After World War II, Cummings's reputation was established. He traveled in Europe and was elected Harvard's Norton Professor of Poetry for 1952-53. He suffered ill health but continued a hectic pace of bookings to full houses -- avoiding, however, any wish to explain his work in favor of simply reading it. In the end this connection with an audience was the poet's true reward. Cummings died on Sept. 3, 1962, after suffering a stroke, and is buried in Forest Hills Cemetery in Boston beside his parents, with whom he was often in conflict as a young man, but who supported him in his work, and whom he greatly loved. His name, incidentally, is spelled with capitals on his tombstone, it being only a myth that he had legally changed it to e. e. cummings or desired to be indexed that way.

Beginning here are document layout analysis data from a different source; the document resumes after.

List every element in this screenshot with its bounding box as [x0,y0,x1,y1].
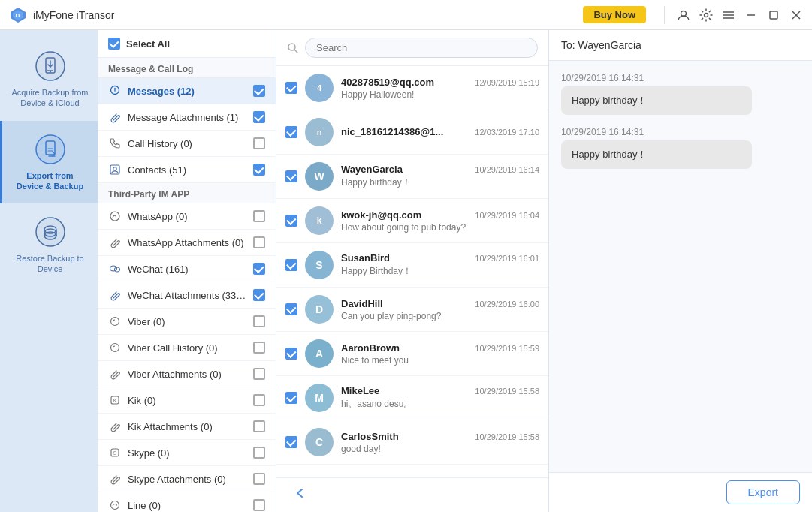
viber-call-label: Viber Call History (0) [128,342,247,354]
msg6-checkbox[interactable] [285,303,297,315]
sidebar-item-acquire[interactable]: Acquire Backup fromDevice & iCloud [0,38,98,121]
msg1-avatar: 4 [305,74,334,102]
panel-item-kik[interactable]: K Kik (0) [98,387,276,414]
message-item-6[interactable]: D DavidHill 10/29/2019 16:00 Can you pla… [276,288,548,332]
panel-item-viber-call[interactable]: Viber Call History (0) [98,335,276,361]
contacts-checkbox[interactable] [253,164,265,176]
line-checkbox[interactable] [253,499,265,511]
msg9-avatar: C [305,428,334,456]
svg-point-31 [110,212,119,221]
export-button[interactable]: Export [726,480,800,504]
msg-attachments-icon [108,110,122,124]
msg3-preview: Happy birthday！ [341,176,539,189]
skype-checkbox[interactable] [253,447,265,459]
message-item-3[interactable]: W WayenGarcia 10/29/2019 16:14 Happy bir… [276,155,548,199]
panel-item-kik-att[interactable]: Kik Attachments (0) [98,414,276,440]
select-all-row[interactable]: Select All [98,30,276,58]
panel: Select All Message & Call Log Messages (… [98,30,276,512]
panel-item-whatsapp[interactable]: WhatsApp (0) [98,203,276,230]
call-history-icon [108,137,122,150]
panel-item-viber[interactable]: Viber (0) [98,309,276,335]
msg6-content: DavidHill 10/29/2019 16:00 Can you play … [341,298,539,321]
msg8-content: MikeLee 10/29/2019 15:58 hi。asano desu。 [341,385,539,411]
nav-back-button[interactable] [287,484,314,506]
select-all-label: Select All [126,38,170,50]
kik-att-checkbox[interactable] [253,420,265,432]
msg5-checkbox[interactable] [285,259,297,271]
panel-item-viber-att[interactable]: Viber Attachments (0) [98,361,276,387]
whatsapp-att-checkbox[interactable] [253,236,265,248]
chat-footer: Export [549,472,812,512]
message-item-9[interactable]: C CarlosSmith 10/29/2019 15:58 good day! [276,420,548,465]
msg9-checkbox[interactable] [285,436,297,448]
panel-item-wechat[interactable]: WeChat (161) [98,256,276,282]
panel-item-line[interactable]: Line (0) [98,492,276,512]
account-icon[interactable] [675,7,692,23]
msg4-time: 10/29/2019 16:04 [475,211,539,220]
restore-label: Restore Backup toDevice [16,253,84,275]
messages-label: Messages (12) [128,86,247,97]
wechat-att-checkbox[interactable] [253,289,265,301]
whatsapp-checkbox[interactable] [253,210,265,222]
call-history-checkbox[interactable] [253,137,265,149]
select-all-checkbox[interactable] [108,38,120,50]
maximize-button[interactable] [765,7,782,23]
msg6-name: DavidHill [341,298,383,309]
message-list: 4 402878519@qq.com 12/09/2019 15:19 Happ… [276,30,549,512]
msg3-checkbox[interactable] [285,170,297,182]
msg9-content: CarlosSmith 10/29/2019 15:58 good day! [341,431,539,454]
message-items: 4 402878519@qq.com 12/09/2019 15:19 Happ… [276,66,548,477]
svg-point-17 [36,135,65,164]
msg3-avatar: W [305,162,334,191]
panel-item-contacts[interactable]: Contacts (51) [98,157,276,183]
chat-header: To: WayenGarcia [549,30,812,61]
chat-to-label: To: [561,39,578,51]
line-label: Line (0) [128,500,247,511]
viber-att-checkbox[interactable] [253,368,265,380]
menu-icon[interactable] [720,7,737,23]
section-header-message: Message & Call Log [98,58,276,78]
panel-item-wechat-att[interactable]: WeChat Attachments (33… [98,282,276,309]
message-item-8[interactable]: M MikeLee 10/29/2019 15:58 hi。asano desu… [276,376,548,420]
message-item-2[interactable]: n nic_18161214386@1... 12/03/2019 17:10 [276,110,548,155]
message-item-5[interactable]: S SusanBird 10/29/2019 16:01 Happy Birth… [276,243,548,288]
viber-checkbox[interactable] [253,315,265,327]
msg7-checkbox[interactable] [285,348,297,360]
msg3-content: WayenGarcia 10/29/2019 16:14 Happy birth… [341,164,539,189]
msg1-checkbox[interactable] [285,82,297,94]
kik-checkbox[interactable] [253,394,265,406]
sidebar-item-restore[interactable]: Restore Backup toDevice [0,203,98,287]
svg-point-32 [110,266,117,271]
close-button[interactable] [788,7,804,23]
settings-icon[interactable] [698,7,714,23]
wechat-checkbox[interactable] [253,263,265,275]
skype-att-checkbox[interactable] [253,473,265,485]
export-icon [34,133,67,166]
panel-item-skype-att[interactable]: Skype Attachments (0) [98,466,276,492]
message-item-7[interactable]: A AaronBrown 10/29/2019 15:59 Nice to me… [276,332,548,376]
msg1-preview: Happy Halloween! [341,89,539,100]
buy-now-button[interactable]: Buy Now [583,6,646,23]
whatsapp-icon [108,209,122,223]
panel-item-call-history[interactable]: Call History (0) [98,131,276,157]
messages-checkbox[interactable] [253,85,265,97]
viber-call-checkbox[interactable] [253,342,265,354]
minimize-button[interactable] [743,7,759,23]
message-item-4[interactable]: k kwok-jh@qq.com 10/29/2019 16:04 How ab… [276,199,548,243]
panel-item-messages[interactable]: Messages (12) [98,78,276,104]
msg-attachments-checkbox[interactable] [253,111,265,123]
panel-item-msg-attachments[interactable]: Message Attachments (1) [98,104,276,131]
msg4-checkbox[interactable] [285,215,297,227]
titlebar: iT iMyFone iTransor Buy Now [0,0,812,30]
sidebar-item-export[interactable]: Export fromDevice & Backup [0,121,98,204]
message-item-1[interactable]: 4 402878519@qq.com 12/09/2019 15:19 Happ… [276,66,548,110]
msg8-checkbox[interactable] [285,392,297,404]
panel-item-skype[interactable]: S Skype (0) [98,440,276,466]
msg2-checkbox[interactable] [285,126,297,138]
search-input[interactable] [305,38,538,58]
panel-item-whatsapp-att[interactable]: WhatsApp Attachments (0) [98,230,276,256]
msg-attachments-label: Message Attachments (1) [128,112,247,123]
kik-att-label: Kik Attachments (0) [128,421,247,432]
contacts-label: Contacts (51) [128,164,247,176]
msg9-name: CarlosSmith [341,431,399,442]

Sawyer-Lauanno, who has also written a fine biography of Paul Bowles and a study of American writers in Paris, demonstrates a keen grasp of the complexity of his subject and expresses his views with great clarity. The 1980 Cummings biography by Richard Kennedy has been the existing reference work and is an excellent, traditionally structured book, but Sawyer- Lauanno gives valuable added insight into Cummings's motives, sensibilities, and struggles. His summation of Cummings's legacy is eloquent and to the point: ''Along with a few others, he forever altered what a poem could be. He called attention to the sound and shape of verse, demolished the sanctity of the left margin, used every device of grammar to showcase the importance of words -- even at the phonemic level. Never, however, were his poems divorced from feeling, from humanity, from life itself. Intelligent but not intellectual, his verse remains alive, a constant gift that continues to amuse, infuriate, engage, and even occasionally overwhelm his diverse readers."
Thomas Filbin's reviews have appeared in The New York Times and The Hudson Review. He lives in Westwood.